Em um instante do movimento, as milhares de civilizações sábias de Laniakea cantaram e dançaram por aquelas que haviam se calado muito cedo, sem nunca ter aprendido a ouvir às vozes antigas e nem à sua própria voz, e sem saber que eram parte de uma mesma longa sinfonia. Sabiam que uma voz não cantava para sempre, que a canção do universo era sempre ao mesmo tempo alegria e tristeza, que seguia harmônica mesmo quando dissonante e em seu ritmo cada vez mais vibrante mesmo que sua cadência variasse, mas aquele instante se arrastava, em toda a canção se sobrepunham notas mais graves e profundas e agudos mais dissonantes, e todas as vozes que se alternavam em coros ouviam e entendiam as palavras e choravam, porque uma parte delas tinha virado ecos na poeira antes que suas vozes chegassem a brilhar em seus tons mais coloridos.
Aquele instante começava retumbante como um tímpano e seguia num crescendo, a música se iluminava e se expandia, ficava mais transparente, se tornava mais complexa e crepitava, e em suas fases mais dramáticas abruptamente esmaecia, reduzia-se a solfejos doces e nostálgicos, mas como no fundo a expansão continuava, de novo mais vozes se juntavam e a mesma música, que agora até já parecia outra, de repente se acendia, ficava verde e depois colorida, os acordes rastejavam, nadavam, voavam e corriam, a música dançava. As vozes antigas se abraçavam, riam e choravam, os passos de sua música também foram dançados em meio a vulcões e meteoros, infernos de fogo e glaciações, pestes, fomes e guerras, então também cantavam jubilosos como mesmo em tons desequilibrados aquelas vozes tênues que agora eram apenas ecos, ruídos e silêncio conseguiam fluir e refluir como a água, e em alguns dos caminhos ao escutar umas nas outras e também nas cores do movimento até cantaram e reconheceram em um breve interlúdio poético acordes da música do universo. Mas é preciso todo um planeta para reconhecer a sinfonia enquanto performa esta dança.
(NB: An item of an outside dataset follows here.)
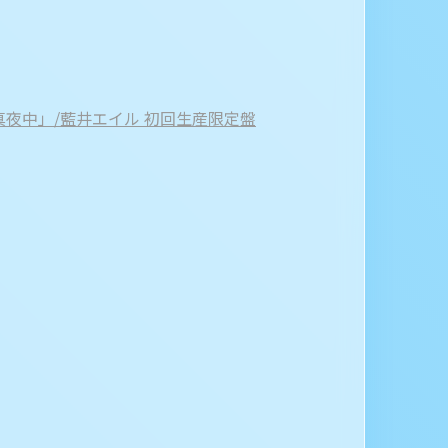
。
真夜中」/藍井エイル 初回生産限定盤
De repente os tons se tornam lúgubres e o instante mais arrastado, o som tem cheiro de incenso e ervas do mato e o gosto metálico de água gelada de cachoeira, as vozes vivas de Laniakea entoam acordes na luta para que a tristeza não se torne melancolia. Uma a uma, as vozes que agora só ressoam como memória do espaço e do tempo são lembradas e reverberam, todas as que sucumbiram a forças que não podiam controlar. Não há lápides para as civilizações, a canção as eterniza apenas no conhecimento da cadência de seus espectros, entre sinais e ruídos. Mas se houvesse, algumas notas mais tristes deste instante triste da canção do universo cantariam uma lápide de rocha calcinada, um pálido ponto carbonizado em um sistema planetário, em um braço ermo de galáxia nos domínios de Laniakea, de uma civilização que quando estava mais perto de aprender o ritmo e a melodia de todas coisas embriagou-se de poder e imolou-se na fumaça de fogo e gelo. Como nada fica escrito nem mesmo na rocha, as vozes das civilizações não têm lápides, somente esta música. Mas se tivessem, esse lamento cósmico profundo da composição caótica estaria escrito como epitáfio em apenas uma frase, uma ode ao brilho disperso de seus cantos, aos ecos vivos das vozes caladas nesse mundo árido, congelado e fumegante, porque é também nas tristezas da sinfonia, mas não apenas nelas, que todo o universo aprende: Foi por ignorância, não por necessidade.